Aim: Primary open angle glaucoma (POAG) is a leading cause of permanent visual loss affecting significant numbers in Saudi Arabia. There is no cure for glaucoma but there is mounting evidence to guide ophthalmologists in diagnosing and managing this disease. The aim of this pilot project was to assess the compliance with evidence-based criteria and to implement an adapted clinical practice guideline (CPG) for the management of patients with POAG at a tertiary eye care center in Riyadh, Saudi Arabia that will lead to improving quality, consistency and optimizing patients’ care. Methods: The project consisted of three phases using audit and feedback strategy. It has utilized the Joanna Briggs Institute Practical Application of Clinical Evidence System and Getting Research into Practice audit and feedback tool. Eleven evidence-based audit criteria were developed. A baseline audit was then conducted. Barriers behind areas of noncompliance were identified and a number of strategies were implemented to overcome them. A follow-up postimplementation audit was then conducted. Results: Twenty electronic medical files were randomly selected for baseline audit. The results of the audit have identified a number of possible areas to improve in the diagnosis and management of POAG in compliance with the adapted CPG with compliance rate as low as 20% (4/20) in some criteria. Multifaceted interventions were implemented targeting mainly attitude and lack of knowledge and time and resource barriers. Significant improvement occurred in most criteria audited postimplementation.
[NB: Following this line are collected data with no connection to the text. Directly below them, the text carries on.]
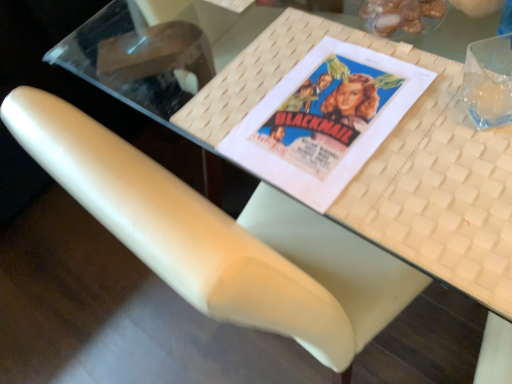 At what (x,y) coordinates should I click in order to perform the action: click on blank space above white woven placemat at upper center (from a real-world perspective). Please return your answer as a coordinate pair (x, y). Looking at the image, I should click on (382, 129). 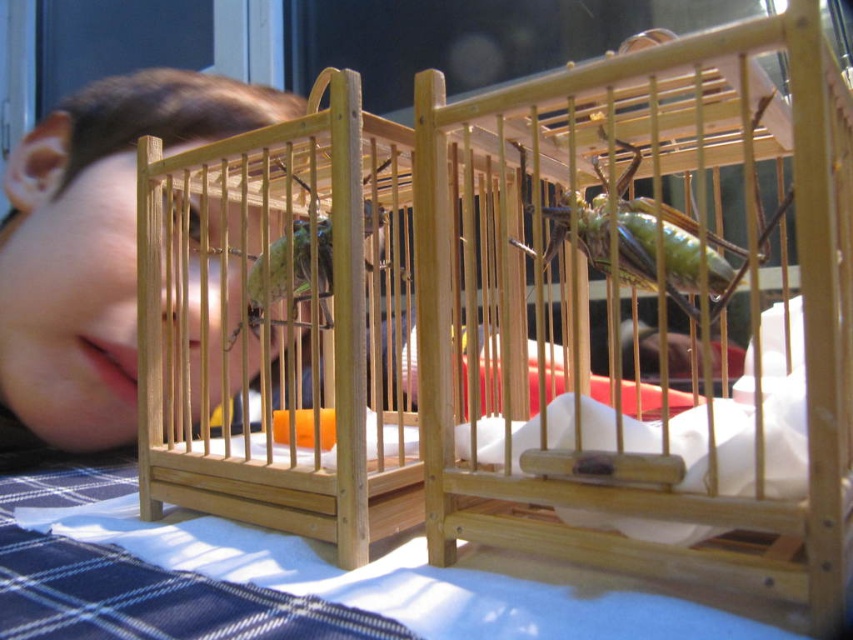 Does smooth skin face at upper left have a smaller size compared to green matte grasshopper at center?

No.

Is point (0, 323) positioned in front of point (305, 292)?

No, it is not.

This screenshot has height=640, width=853. What are the coordinates of `smooth skin face at upper left` in the screenshot? It's located at (94, 248).

Is green matte insect at center thinner than green matte grasshopper at center?

No, green matte insect at center is not thinner than green matte grasshopper at center.

Is green matte insect at center closer to camera compared to green matte grasshopper at center?

That is True.

Between point (598, 248) and point (257, 316), which one is positioned behind?

Positioned behind is point (257, 316).

You are a GUI agent. You are given a task and a screenshot of the screen. Output one action in this format:
    pyautogui.click(x=<x>, y=<y>)
    Task: Click on the green matte insect at center
    The height and width of the screenshot is (640, 853).
    Given the screenshot: What is the action you would take?
    pyautogui.click(x=670, y=248)

Does smooth skin face at upper left appear over green matte insect at center?

Yes.

Between point (59, 177) and point (683, 296), which one is positioned in front?

Point (683, 296)

Where is `smooth skin face at upper left`? The width and height of the screenshot is (853, 640). smooth skin face at upper left is located at coordinates (94, 248). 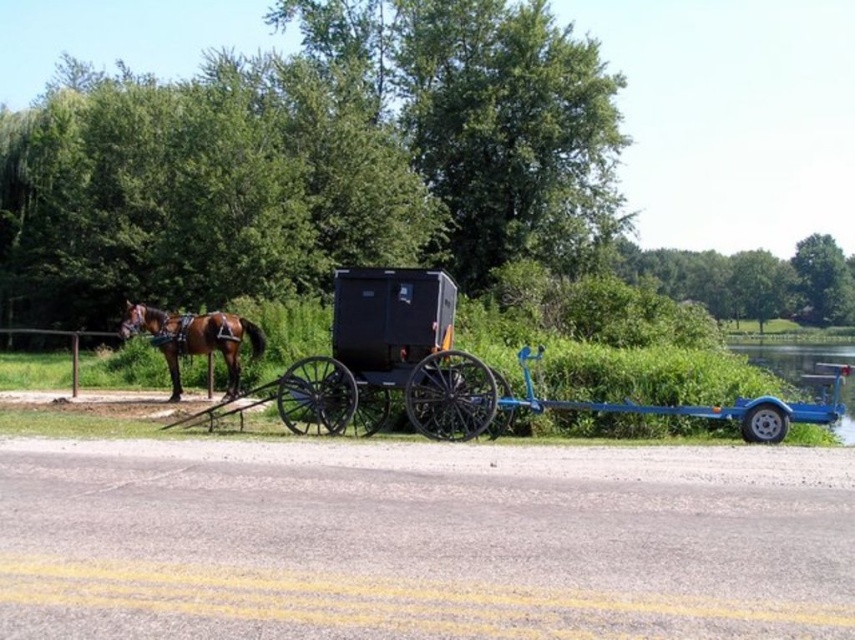 Which is more to the left, black wooden horse cart at center or brown glossy horse at left?

brown glossy horse at left

Does black wooden horse cart at center lie in front of brown glossy horse at left?

That is True.

Which is in front, point (431, 346) or point (210, 348)?

Point (431, 346) is in front.

Where is `black wooden horse cart at center`? black wooden horse cart at center is located at coordinates (453, 372). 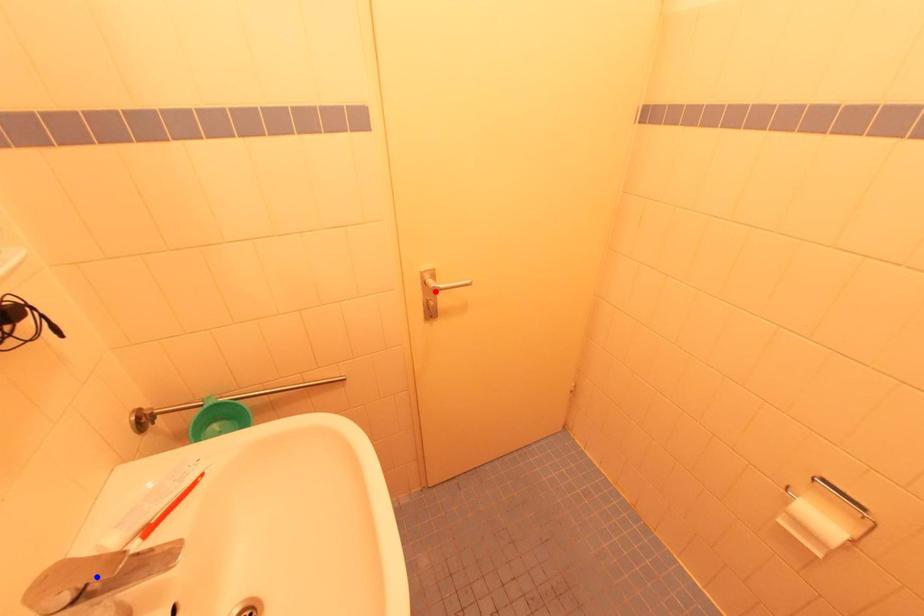 Question: Two points are marked on the image. Which point is closer to the camera?

Choices:
 (A) Blue point is closer.
 (B) Red point is closer.

Answer: (A) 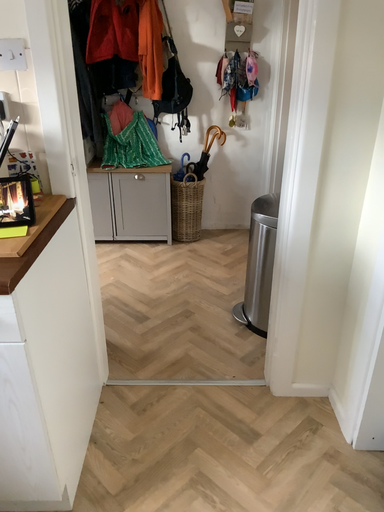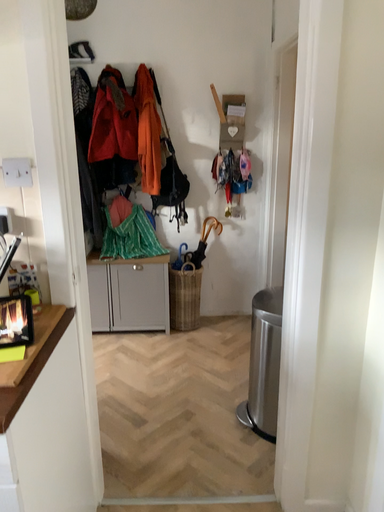 Question: Which way did the camera rotate in the video?

Choices:
 (A) rotated downward
 (B) rotated upward

Answer: (B) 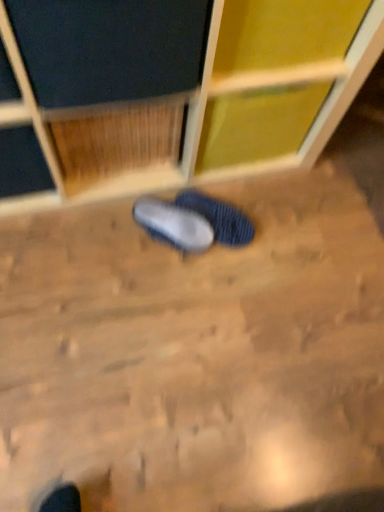 Question: From the image's perspective, is blue knitted slipper at center, which is the 1th footwear from right to left, located above blue fabric slipper at center, the first footwear viewed from the left?

Choices:
 (A) no
 (B) yes

Answer: (B)

Question: Does blue knitted slipper at center, which appears as the second footwear when viewed from the left, have a smaller size compared to blue fabric slipper at center, the first footwear viewed from the left?

Choices:
 (A) yes
 (B) no

Answer: (B)

Question: Considering the relative sizes of blue knitted slipper at center, which is the 1th footwear from right to left, and blue fabric slipper at center, which is the 2th footwear from right to left, in the image provided, is blue knitted slipper at center, which is the 1th footwear from right to left, shorter than blue fabric slipper at center, which is the 2th footwear from right to left,?

Choices:
 (A) yes
 (B) no

Answer: (B)

Question: Is blue knitted slipper at center, which is the 1th footwear from right to left, aimed at blue fabric slipper at center, the first footwear viewed from the left?

Choices:
 (A) yes
 (B) no

Answer: (B)

Question: Does blue knitted slipper at center, which appears as the second footwear when viewed from the left, appear on the right side of blue fabric slipper at center, which is the 2th footwear from right to left?

Choices:
 (A) yes
 (B) no

Answer: (A)

Question: Are blue knitted slipper at center, which appears as the second footwear when viewed from the left, and blue fabric slipper at center, the first footwear viewed from the left, making contact?

Choices:
 (A) no
 (B) yes

Answer: (B)

Question: Is blue fabric slipper at center, which is the 2th footwear from right to left, taller than blue knitted slipper at center, which appears as the second footwear when viewed from the left?

Choices:
 (A) no
 (B) yes

Answer: (A)

Question: Considering the relative sizes of blue fabric slipper at center, which is the 2th footwear from right to left, and blue knitted slipper at center, which appears as the second footwear when viewed from the left, in the image provided, is blue fabric slipper at center, which is the 2th footwear from right to left, shorter than blue knitted slipper at center, which appears as the second footwear when viewed from the left,?

Choices:
 (A) no
 (B) yes

Answer: (B)

Question: Is blue fabric slipper at center, the first footwear viewed from the left, positioned beyond the bounds of blue knitted slipper at center, which is the 1th footwear from right to left?

Choices:
 (A) yes
 (B) no

Answer: (A)

Question: From a real-world perspective, does blue fabric slipper at center, which is the 2th footwear from right to left, sit lower than blue knitted slipper at center, which is the 1th footwear from right to left?

Choices:
 (A) yes
 (B) no

Answer: (B)

Question: Does blue fabric slipper at center, which is the 2th footwear from right to left, have a smaller size compared to blue knitted slipper at center, which is the 1th footwear from right to left?

Choices:
 (A) no
 (B) yes

Answer: (B)

Question: Can you confirm if blue fabric slipper at center, the first footwear viewed from the left, is positioned to the right of blue knitted slipper at center, which appears as the second footwear when viewed from the left?

Choices:
 (A) no
 (B) yes

Answer: (A)

Question: In terms of height, does blue knitted slipper at center, which appears as the second footwear when viewed from the left, look taller or shorter compared to blue fabric slipper at center, the first footwear viewed from the left?

Choices:
 (A) short
 (B) tall

Answer: (B) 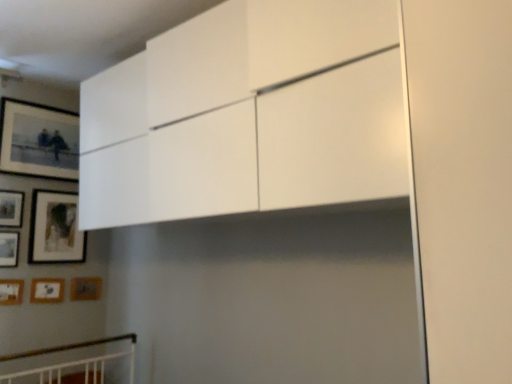 Measure the distance between matte black picture frame at upper left, acting as the 3th picture frame starting from the top, and camera.

matte black picture frame at upper left, acting as the 3th picture frame starting from the top, is 8.05 feet from camera.

Image resolution: width=512 pixels, height=384 pixels. What do you see at coordinates (85, 288) in the screenshot?
I see `wooden matte picture frame at lower left, placed as the 7th picture frame when sorted from top to bottom` at bounding box center [85, 288].

What is the approximate width of wooden picture frame at lower left, which is the third picture frame from bottom to top?

0.78 inches.

Where is `matte black picture frame at upper left, positioned as the 1th picture frame in top-to-bottom order`? The image size is (512, 384). matte black picture frame at upper left, positioned as the 1th picture frame in top-to-bottom order is located at coordinates (38, 140).

You are a GUI agent. You are given a task and a screenshot of the screen. Output one action in this format:
    pyautogui.click(x=<x>, y=<y>)
    Task: Click on the wooden matte picture frame at lower left, which appears as the 4th picture frame when viewed from the top
    The image size is (512, 384).
    Given the screenshot: What is the action you would take?
    pyautogui.click(x=9, y=248)

Which is less distant, (78, 281) or (4, 292)?

The point (4, 292) is closer.

Is wooden matte picture frame at lower left, placed as the 7th picture frame when sorted from top to bottom, in front of or behind wooden picture frame at lower left, which ranks as the fifth picture frame in top-to-bottom order, in the image?

Visually, wooden matte picture frame at lower left, placed as the 7th picture frame when sorted from top to bottom, is located behind wooden picture frame at lower left, which ranks as the fifth picture frame in top-to-bottom order.

Is wooden matte picture frame at lower left, marked as the 1th picture frame in a bottom-to-top arrangement, taller than wooden picture frame at lower left, which is the third picture frame from bottom to top?

In fact, wooden matte picture frame at lower left, marked as the 1th picture frame in a bottom-to-top arrangement, may be shorter than wooden picture frame at lower left, which is the third picture frame from bottom to top.

Based on their positions, is wooden matte picture frame at left, the sixth picture frame ordered from the bottom, located to the left or right of matte black picture frame at upper left, the 5th picture frame positioned from the bottom?

wooden matte picture frame at left, the sixth picture frame ordered from the bottom, is to the left of matte black picture frame at upper left, the 5th picture frame positioned from the bottom.

Does point (11, 224) appear closer or farther from the camera than point (68, 210)?

Point (11, 224).

Considering the sizes of objects wooden matte picture frame at left, which appears as the 2th picture frame when viewed from the top, and matte black picture frame at upper left, the 5th picture frame positioned from the bottom, in the image provided, who is taller, wooden matte picture frame at left, which appears as the 2th picture frame when viewed from the top, or matte black picture frame at upper left, the 5th picture frame positioned from the bottom,?

matte black picture frame at upper left, the 5th picture frame positioned from the bottom.

Are wooden matte picture frame at left, which appears as the 2th picture frame when viewed from the top, and matte black picture frame at upper left, the 5th picture frame positioned from the bottom, beside each other?

No, wooden matte picture frame at left, which appears as the 2th picture frame when viewed from the top, is not with matte black picture frame at upper left, the 5th picture frame positioned from the bottom.

Consider the image. Is wooden matte picture frame at left, which appears as the 2th picture frame when viewed from the top, positioned beyond the bounds of wooden picture frame at lower left, which is the third picture frame from bottom to top?

wooden matte picture frame at left, which appears as the 2th picture frame when viewed from the top, lies outside wooden picture frame at lower left, which is the third picture frame from bottom to top,'s area.

Can you see wooden matte picture frame at left, which appears as the 2th picture frame when viewed from the top, touching wooden picture frame at lower left, which ranks as the fifth picture frame in top-to-bottom order?

No, wooden matte picture frame at left, which appears as the 2th picture frame when viewed from the top, is not next to wooden picture frame at lower left, which ranks as the fifth picture frame in top-to-bottom order.

Which of these two, wooden matte picture frame at left, the sixth picture frame ordered from the bottom, or wooden picture frame at lower left, which ranks as the fifth picture frame in top-to-bottom order, stands shorter?

Standing shorter between the two is wooden picture frame at lower left, which ranks as the fifth picture frame in top-to-bottom order.

From a real-world perspective, is wooden matte picture frame at left, the sixth picture frame ordered from the bottom, over wooden picture frame at lower left, which ranks as the fifth picture frame in top-to-bottom order?

Indeed, from a real-world perspective, wooden matte picture frame at left, the sixth picture frame ordered from the bottom, stands above wooden picture frame at lower left, which ranks as the fifth picture frame in top-to-bottom order.

From a real-world perspective, does matte black picture frame at upper left, the 5th picture frame positioned from the bottom, stand above wooden picture frame at lower left, which ranks as the fifth picture frame in top-to-bottom order?

Yes, from a real-world perspective, matte black picture frame at upper left, the 5th picture frame positioned from the bottom, is on top of wooden picture frame at lower left, which ranks as the fifth picture frame in top-to-bottom order.

Does matte black picture frame at upper left, acting as the 3th picture frame starting from the top, appear on the right side of wooden picture frame at lower left, which is the third picture frame from bottom to top?

Yes, matte black picture frame at upper left, acting as the 3th picture frame starting from the top, is to the right of wooden picture frame at lower left, which is the third picture frame from bottom to top.

Which is correct: matte black picture frame at upper left, the 5th picture frame positioned from the bottom, is inside wooden picture frame at lower left, which is the third picture frame from bottom to top, or outside of it?

matte black picture frame at upper left, the 5th picture frame positioned from the bottom, is not inside wooden picture frame at lower left, which is the third picture frame from bottom to top, it's outside.

Considering the sizes of objects matte black picture frame at upper left, acting as the 3th picture frame starting from the top, and wooden picture frame at lower left, which ranks as the fifth picture frame in top-to-bottom order, in the image provided, who is thinner, matte black picture frame at upper left, acting as the 3th picture frame starting from the top, or wooden picture frame at lower left, which ranks as the fifth picture frame in top-to-bottom order,?

Thinner between the two is wooden picture frame at lower left, which ranks as the fifth picture frame in top-to-bottom order.

Does wooden matte picture frame at lower left, which appears as the 4th picture frame when ordered from the bottom, have a smaller size compared to matte black picture frame at upper left, the 5th picture frame positioned from the bottom?

Yes, wooden matte picture frame at lower left, which appears as the 4th picture frame when ordered from the bottom, is smaller than matte black picture frame at upper left, the 5th picture frame positioned from the bottom.

From the image's perspective, would you say wooden matte picture frame at lower left, which appears as the 4th picture frame when viewed from the top, is positioned over matte black picture frame at upper left, the 5th picture frame positioned from the bottom?

Incorrect, from the image's perspective, wooden matte picture frame at lower left, which appears as the 4th picture frame when viewed from the top, is lower than matte black picture frame at upper left, the 5th picture frame positioned from the bottom.

Based on the photo, is wooden matte picture frame at lower left, which appears as the 4th picture frame when viewed from the top, not near matte black picture frame at upper left, the 5th picture frame positioned from the bottom?

wooden matte picture frame at lower left, which appears as the 4th picture frame when viewed from the top, is actually quite close to matte black picture frame at upper left, the 5th picture frame positioned from the bottom.

From the image's perspective, is wooden matte picture frame at lower left, which appears as the 2th picture frame when ordered from the bottom, below wooden matte picture frame at left, which appears as the 2th picture frame when viewed from the top?

Correct, wooden matte picture frame at lower left, which appears as the 2th picture frame when ordered from the bottom, appears lower than wooden matte picture frame at left, which appears as the 2th picture frame when viewed from the top, in the image.

Could you tell me if wooden matte picture frame at lower left, which is the sixth picture frame in top-to-bottom order, is turned towards wooden matte picture frame at left, which appears as the 2th picture frame when viewed from the top?

No.

Are wooden matte picture frame at lower left, which appears as the 2th picture frame when ordered from the bottom, and wooden matte picture frame at left, the sixth picture frame ordered from the bottom, making contact?

No, wooden matte picture frame at lower left, which appears as the 2th picture frame when ordered from the bottom, is not beside wooden matte picture frame at left, the sixth picture frame ordered from the bottom.

Can you confirm if wooden matte picture frame at lower left, which appears as the 2th picture frame when ordered from the bottom, is shorter than wooden matte picture frame at left, the sixth picture frame ordered from the bottom?

Correct, wooden matte picture frame at lower left, which appears as the 2th picture frame when ordered from the bottom, is not as tall as wooden matte picture frame at left, the sixth picture frame ordered from the bottom.

Can you tell me how much wooden matte picture frame at lower left, which appears as the 4th picture frame when viewed from the top, and matte black picture frame at upper left, positioned as the 1th picture frame in top-to-bottom order, differ in facing direction?

They differ by 0.293 degrees in their facing directions.

Find the location of a particular element. The height and width of the screenshot is (384, 512). the 3rd picture frame counting from the right of the wooden matte picture frame at lower left, which appears as the 4th picture frame when viewed from the top is located at coordinates (38, 140).

Is wooden matte picture frame at lower left, which appears as the 4th picture frame when viewed from the top, positioned far away from matte black picture frame at upper left, positioned as the 7th picture frame in bottom-to-top order?

wooden matte picture frame at lower left, which appears as the 4th picture frame when viewed from the top, is near matte black picture frame at upper left, positioned as the 7th picture frame in bottom-to-top order, not far away.

From the image's perspective, does wooden matte picture frame at lower left, which appears as the 4th picture frame when ordered from the bottom, appear lower than matte black picture frame at upper left, positioned as the 1th picture frame in top-to-bottom order?

Yes.

There is a wooden picture frame at lower left, which is the third picture frame from bottom to top. Where is `the 2nd picture frame below it (from a real-world perspective)`? the 2nd picture frame below it (from a real-world perspective) is located at coordinates (85, 288).

In order to click on the 4th picture frame to the right of the wooden matte picture frame at left, the sixth picture frame ordered from the bottom, starting your count from the anchor in this screenshot , I will do `click(55, 229)`.

Based on the photo, which object lies nearer to the anchor point wooden picture frame at lower left, which ranks as the fifth picture frame in top-to-bottom order, wooden matte picture frame at lower left, marked as the 1th picture frame in a bottom-to-top arrangement, or wooden matte picture frame at left, the sixth picture frame ordered from the bottom?

wooden matte picture frame at lower left, marked as the 1th picture frame in a bottom-to-top arrangement, lies closer to wooden picture frame at lower left, which ranks as the fifth picture frame in top-to-bottom order, than the other object.

When comparing their distances from wooden matte picture frame at lower left, which appears as the 4th picture frame when ordered from the bottom, does matte black picture frame at upper left, the 5th picture frame positioned from the bottom, or wooden picture frame at lower left, which is the third picture frame from bottom to top, seem closer?

wooden picture frame at lower left, which is the third picture frame from bottom to top.

Looking at the image, which one is located further to wooden matte picture frame at lower left, which appears as the 2th picture frame when ordered from the bottom, matte black picture frame at upper left, the 5th picture frame positioned from the bottom, or wooden picture frame at lower left, which ranks as the fifth picture frame in top-to-bottom order?

matte black picture frame at upper left, the 5th picture frame positioned from the bottom, is further to wooden matte picture frame at lower left, which appears as the 2th picture frame when ordered from the bottom.

Based on their spatial positions, is wooden matte picture frame at lower left, which appears as the 2th picture frame when ordered from the bottom, or wooden matte picture frame at left, which appears as the 2th picture frame when viewed from the top, closer to wooden picture frame at lower left, which is the third picture frame from bottom to top?

The object closer to wooden picture frame at lower left, which is the third picture frame from bottom to top, is wooden matte picture frame at lower left, which appears as the 2th picture frame when ordered from the bottom.

Estimate the real-world distances between objects in this image. Which object is closer to wooden picture frame at lower left, which is the third picture frame from bottom to top, wooden matte picture frame at lower left, which appears as the 4th picture frame when ordered from the bottom, or wooden matte picture frame at left, the sixth picture frame ordered from the bottom?

wooden matte picture frame at lower left, which appears as the 4th picture frame when ordered from the bottom.

From the image, which object appears to be nearer to matte black picture frame at upper left, the 5th picture frame positioned from the bottom, matte black picture frame at upper left, positioned as the 7th picture frame in bottom-to-top order, or wooden matte picture frame at left, the sixth picture frame ordered from the bottom?

The object closer to matte black picture frame at upper left, the 5th picture frame positioned from the bottom, is wooden matte picture frame at left, the sixth picture frame ordered from the bottom.

Considering their positions, is wooden matte picture frame at lower left, which appears as the 4th picture frame when viewed from the top, positioned closer to wooden matte picture frame at left, the sixth picture frame ordered from the bottom, than matte black picture frame at upper left, the 5th picture frame positioned from the bottom?

wooden matte picture frame at lower left, which appears as the 4th picture frame when viewed from the top, is positioned closer to the anchor wooden matte picture frame at left, the sixth picture frame ordered from the bottom.

Estimate the real-world distances between objects in this image. Which object is closer to matte black picture frame at upper left, acting as the 3th picture frame starting from the top, matte black picture frame at upper left, positioned as the 7th picture frame in bottom-to-top order, or wooden picture frame at lower left, which is the third picture frame from bottom to top?

The object closer to matte black picture frame at upper left, acting as the 3th picture frame starting from the top, is matte black picture frame at upper left, positioned as the 7th picture frame in bottom-to-top order.

This screenshot has width=512, height=384. I want to click on picture frame between wooden matte picture frame at lower left, which appears as the 4th picture frame when viewed from the top, and wooden matte picture frame at lower left, which is the sixth picture frame in top-to-bottom order, in the up-down direction, so click(11, 291).

I want to click on picture frame between matte black picture frame at upper left, acting as the 3th picture frame starting from the top, and wooden picture frame at lower left, which is the third picture frame from bottom to top, from top to bottom, so click(x=9, y=248).

I want to click on picture frame between matte black picture frame at upper left, positioned as the 1th picture frame in top-to-bottom order, and matte black picture frame at upper left, acting as the 3th picture frame starting from the top, vertically, so click(x=11, y=208).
Conclusion: The project demonstrates that audit and feedback is a feasible and effective tool to change glaucoma practice in a teaching hospital in Saudi Arabia. The success was due to multifaceted interventions including clear communication to promote awareness, an easily accessible CPG, and regular reminders to improve knowledge and change behavior. We propose our pilot implementation to be generalized to promote implementing evidence-based ophthalmology.